## SUPPLIED MATERIAL
* * *

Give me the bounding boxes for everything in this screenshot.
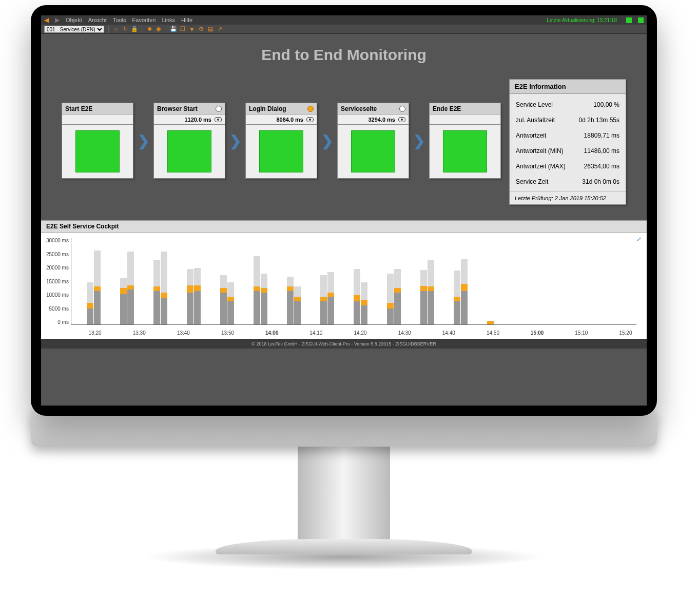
bar[interactable]: [87, 282, 93, 324]
menu-objekt[interactable]: Objekt: [66, 17, 82, 23]
bar[interactable]: [320, 275, 327, 324]
service-selector[interactable]: 001 - Services (DEN): [44, 26, 104, 33]
bar[interactable]: [254, 256, 260, 324]
bar[interactable]: [261, 274, 267, 324]
bar[interactable]: [227, 282, 234, 324]
bar[interactable]: [327, 272, 334, 324]
status-dot-icon: [307, 106, 314, 112]
eye-icon[interactable]: [215, 117, 222, 122]
bar-group[interactable]: [420, 260, 434, 324]
bar-group[interactable]: [387, 269, 401, 324]
copy-icon[interactable]: ❐: [180, 26, 186, 32]
refresh-icon[interactable]: ↻: [122, 26, 128, 32]
eye-icon[interactable]: [306, 117, 314, 122]
menu-ansicht[interactable]: Ansicht: [88, 17, 107, 23]
bar[interactable]: [194, 268, 201, 324]
bar[interactable]: [454, 271, 460, 324]
flow-card-0[interactable]: Start E2E: [62, 103, 133, 179]
chevron-right-icon: ❯: [138, 132, 149, 149]
filter-icon[interactable]: ▼: [189, 26, 195, 32]
x-tick: 15:00: [516, 330, 558, 336]
card-title: Start E2E: [65, 105, 92, 112]
bar[interactable]: [487, 321, 494, 324]
e2e-flow: Start E2E❯Browser Start1120.0 ms❯Login D…: [62, 103, 501, 179]
x-tick: 14:40: [428, 330, 470, 336]
x-tick: 14:00: [251, 330, 293, 336]
bar[interactable]: [461, 259, 468, 324]
bar-group[interactable]: [254, 256, 267, 324]
bar-group[interactable]: [220, 275, 234, 324]
bar[interactable]: [387, 274, 394, 324]
bar[interactable]: [287, 277, 294, 324]
chart-title: E2E Self Service Cockpit: [41, 220, 647, 233]
bar-group[interactable]: [454, 259, 468, 324]
bar[interactable]: [127, 252, 134, 324]
page-title: End to End Monitoring: [41, 46, 647, 64]
toolbar: 001 - Services (DEN) ⌂ ↻ 🔒 ✱ ◉ 💾 ❐ ▼ ⚙ ▤…: [41, 25, 647, 34]
save-icon[interactable]: 💾: [170, 26, 177, 32]
bar[interactable]: [420, 270, 427, 325]
menu-hilfe[interactable]: Hilfe: [181, 17, 192, 23]
info-row: Antwortzeit (MIN)11486,00 ms: [516, 143, 619, 159]
bar-group[interactable]: [354, 269, 367, 324]
home-icon[interactable]: ⌂: [113, 26, 119, 32]
list-icon[interactable]: ▤: [207, 26, 214, 32]
x-tick: 13:50: [206, 330, 248, 336]
card-title: Serviceseite: [341, 105, 377, 112]
chart-panel: E2E Self Service Cockpit ⤢ 30000 ms25000…: [41, 220, 647, 339]
nav-back-icon[interactable]: ◀: [44, 16, 49, 24]
footer: © 2018 LeuTek GmbH - ZISGUI-Web-Client-P…: [41, 339, 647, 349]
network-icon[interactable]: ✱: [146, 26, 152, 32]
x-tick: 14:10: [295, 330, 337, 336]
menu-favoriten[interactable]: Favoriten: [132, 17, 156, 23]
card-title: Ende E2E: [433, 105, 461, 112]
bar-group[interactable]: [120, 252, 134, 324]
e2e-info-panel: E2E Information Service Level100,00 %zul…: [509, 79, 626, 205]
bar[interactable]: [354, 269, 360, 324]
chart-y-axis: 30000 ms25000 ms20000 ms15000 ms10000 ms…: [46, 238, 71, 325]
bar-group[interactable]: [320, 272, 334, 324]
gear-icon[interactable]: ⚙: [198, 26, 204, 32]
menu-tools[interactable]: Tools: [113, 17, 126, 23]
bar-group[interactable]: [187, 268, 201, 324]
expand-chart-icon[interactable]: ⤢: [636, 236, 642, 243]
bar-group[interactable]: [487, 321, 494, 324]
screen: ◀ ▶ ObjektAnsichtToolsFavoritenLinksHilf…: [41, 15, 647, 406]
globe-icon[interactable]: ◉: [156, 26, 162, 32]
flow-card-2[interactable]: Login Dialog8084.0 ms: [245, 103, 317, 179]
bar[interactable]: [153, 260, 160, 324]
bar[interactable]: [187, 269, 193, 324]
bar[interactable]: [161, 252, 167, 324]
status-ok-block: [75, 130, 120, 172]
flow-card-1[interactable]: Browser Start1120.0 ms: [153, 103, 225, 179]
chart-plot[interactable]: [71, 238, 636, 325]
status-ok-block: [259, 130, 303, 172]
bar-group[interactable]: [153, 252, 167, 324]
lock-icon[interactable]: 🔒: [131, 26, 138, 32]
chart-icon[interactable]: ↗: [217, 26, 223, 32]
info-panel-title: E2E Information: [510, 80, 626, 94]
card-title: Login Dialog: [249, 105, 286, 112]
chevron-right-icon: ❯: [229, 132, 241, 149]
flow-card-4[interactable]: Ende E2E: [429, 103, 501, 179]
bar[interactable]: [361, 282, 367, 324]
x-tick: 14:20: [339, 330, 381, 336]
bar-group[interactable]: [287, 277, 301, 324]
info-row: Antwortzeit (MAX)26354,00 ms: [516, 159, 619, 174]
nav-forward-icon[interactable]: ▶: [55, 16, 60, 24]
x-tick: 13:20: [74, 330, 116, 336]
bar[interactable]: [294, 286, 301, 324]
x-tick: 13:40: [162, 330, 204, 336]
flow-card-3[interactable]: Serviceseite3294.0 ms: [337, 103, 409, 179]
info-row: Service Level100,00 %: [516, 97, 619, 112]
chart-x-axis: 13:2013:3013:4013:5014:0014:1014:2014:30…: [41, 328, 647, 339]
bar-group[interactable]: [87, 251, 101, 324]
bar[interactable]: [120, 278, 127, 324]
bar[interactable]: [220, 275, 227, 324]
eye-icon[interactable]: [398, 117, 405, 122]
bar[interactable]: [94, 251, 101, 324]
bar[interactable]: [394, 269, 401, 324]
bar[interactable]: [428, 260, 434, 324]
menu-links[interactable]: Links: [162, 17, 175, 23]
card-title: Browser Start: [157, 105, 198, 112]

* * *

## PROBLEM DESCRIPTION
Word for word, reproduce the material above and omit each image.

## OUTPUT FOR THIS TASK
Give me the bounding boxes for everything in this screenshot.
bar[interactable]: [87, 282, 93, 324]
menu-objekt[interactable]: Objekt: [66, 17, 82, 23]
bar[interactable]: [320, 275, 327, 324]
service-selector[interactable]: 001 - Services (DEN): [44, 26, 104, 33]
bar[interactable]: [254, 256, 260, 324]
bar[interactable]: [261, 274, 267, 324]
bar[interactable]: [227, 282, 234, 324]
bar[interactable]: [327, 272, 334, 324]
status-dot-icon: [307, 106, 314, 112]
eye-icon[interactable]: [215, 117, 222, 122]
bar-group[interactable]: [420, 260, 434, 324]
bar-group[interactable]: [387, 269, 401, 324]
copy-icon[interactable]: ❐: [180, 26, 186, 32]
refresh-icon[interactable]: ↻: [122, 26, 128, 32]
eye-icon[interactable]: [306, 117, 314, 122]
menu-ansicht[interactable]: Ansicht: [88, 17, 107, 23]
bar[interactable]: [194, 268, 201, 324]
bar[interactable]: [454, 271, 460, 324]
flow-card-0[interactable]: Start E2E: [62, 103, 133, 179]
chevron-right-icon: ❯: [138, 132, 149, 149]
filter-icon[interactable]: ▼: [189, 26, 195, 32]
x-tick: 15:00: [516, 330, 558, 336]
card-title: Start E2E: [65, 105, 92, 112]
bar[interactable]: [487, 321, 494, 324]
e2e-flow: Start E2E❯Browser Start1120.0 ms❯Login D…: [62, 103, 501, 179]
x-tick: 14:40: [428, 330, 470, 336]
x-tick: 14:00: [251, 330, 293, 336]
bar[interactable]: [461, 259, 468, 324]
bar-group[interactable]: [254, 256, 267, 324]
bar-group[interactable]: [220, 275, 234, 324]
bar[interactable]: [387, 274, 394, 324]
bar[interactable]: [287, 277, 294, 324]
chart-title: E2E Self Service Cockpit: [41, 220, 647, 233]
bar-group[interactable]: [454, 259, 468, 324]
bar[interactable]: [127, 252, 134, 324]
page-title: End to End Monitoring: [41, 46, 647, 64]
toolbar: 001 - Services (DEN) ⌂ ↻ 🔒 ✱ ◉ 💾 ❐ ▼ ⚙ ▤…: [41, 25, 647, 34]
save-icon[interactable]: 💾: [170, 26, 177, 32]
bar[interactable]: [420, 270, 427, 325]
menu-hilfe[interactable]: Hilfe: [181, 17, 192, 23]
info-row: Antwortzeit (MIN)11486,00 ms: [516, 143, 619, 159]
bar-group[interactable]: [354, 269, 367, 324]
home-icon[interactable]: ⌂: [113, 26, 119, 32]
list-icon[interactable]: ▤: [207, 26, 214, 32]
x-tick: 13:50: [206, 330, 248, 336]
card-title: Serviceseite: [341, 105, 377, 112]
chart-panel: E2E Self Service Cockpit ⤢ 30000 ms25000…: [41, 220, 647, 339]
nav-back-icon[interactable]: ◀: [44, 16, 49, 24]
footer: © 2018 LeuTek GmbH - ZISGUI-Web-Client-P…: [41, 339, 647, 349]
network-icon[interactable]: ✱: [146, 26, 152, 32]
x-tick: 14:10: [295, 330, 337, 336]
menu-favoriten[interactable]: Favoriten: [132, 17, 156, 23]
card-title: Ende E2E: [433, 105, 461, 112]
bar-group[interactable]: [120, 252, 134, 324]
e2e-info-panel: E2E Information Service Level100,00 %zul…: [509, 79, 626, 205]
bar[interactable]: [354, 269, 360, 324]
chart-y-axis: 30000 ms25000 ms20000 ms15000 ms10000 ms…: [46, 238, 71, 325]
bar-group[interactable]: [320, 272, 334, 324]
gear-icon[interactable]: ⚙: [198, 26, 204, 32]
menu-tools[interactable]: Tools: [113, 17, 126, 23]
bar-group[interactable]: [187, 268, 201, 324]
expand-chart-icon[interactable]: ⤢: [636, 236, 642, 243]
bar-group[interactable]: [487, 321, 494, 324]
screen: ◀ ▶ ObjektAnsichtToolsFavoritenLinksHilf…: [41, 15, 647, 406]
globe-icon[interactable]: ◉: [156, 26, 162, 32]
flow-card-2[interactable]: Login Dialog8084.0 ms: [245, 103, 317, 179]
bar[interactable]: [153, 260, 160, 324]
bar[interactable]: [187, 269, 193, 324]
bar[interactable]: [161, 252, 167, 324]
status-ok-block: [75, 130, 120, 172]
flow-card-1[interactable]: Browser Start1120.0 ms: [153, 103, 225, 179]
chart-plot[interactable]: [71, 238, 636, 325]
status-ok-block: [259, 130, 303, 172]
bar-group[interactable]: [153, 252, 167, 324]
lock-icon[interactable]: 🔒: [131, 26, 138, 32]
chart-icon[interactable]: ↗: [217, 26, 223, 32]
info-panel-title: E2E Information: [510, 80, 626, 94]
card-title: Login Dialog: [249, 105, 286, 112]
chevron-right-icon: ❯: [229, 132, 241, 149]
flow-card-4[interactable]: Ende E2E: [429, 103, 501, 179]
bar[interactable]: [361, 282, 367, 324]
x-tick: 14:20: [339, 330, 381, 336]
bar-group[interactable]: [287, 277, 301, 324]
info-row: Antwortzeit (MAX)26354,00 ms: [516, 159, 619, 174]
nav-forward-icon[interactable]: ▶: [55, 16, 60, 24]
x-tick: 13:20: [74, 330, 116, 336]
bar[interactable]: [294, 286, 301, 324]
x-tick: 13:40: [162, 330, 204, 336]
flow-card-3[interactable]: Serviceseite3294.0 ms: [337, 103, 409, 179]
info-row: Service Level100,00 %: [516, 97, 619, 112]
chart-x-axis: 13:2013:3013:4013:5014:0014:1014:2014:30…: [41, 328, 647, 339]
bar-group[interactable]: [87, 251, 101, 324]
bar[interactable]: [120, 278, 127, 324]
bar[interactable]: [220, 275, 227, 324]
eye-icon[interactable]: [398, 117, 405, 122]
bar[interactable]: [94, 251, 101, 324]
bar[interactable]: [394, 269, 401, 324]
bar[interactable]: [428, 260, 434, 324]
menu-links[interactable]: Links: [162, 17, 175, 23]
card-title: Browser Start: [157, 105, 198, 112]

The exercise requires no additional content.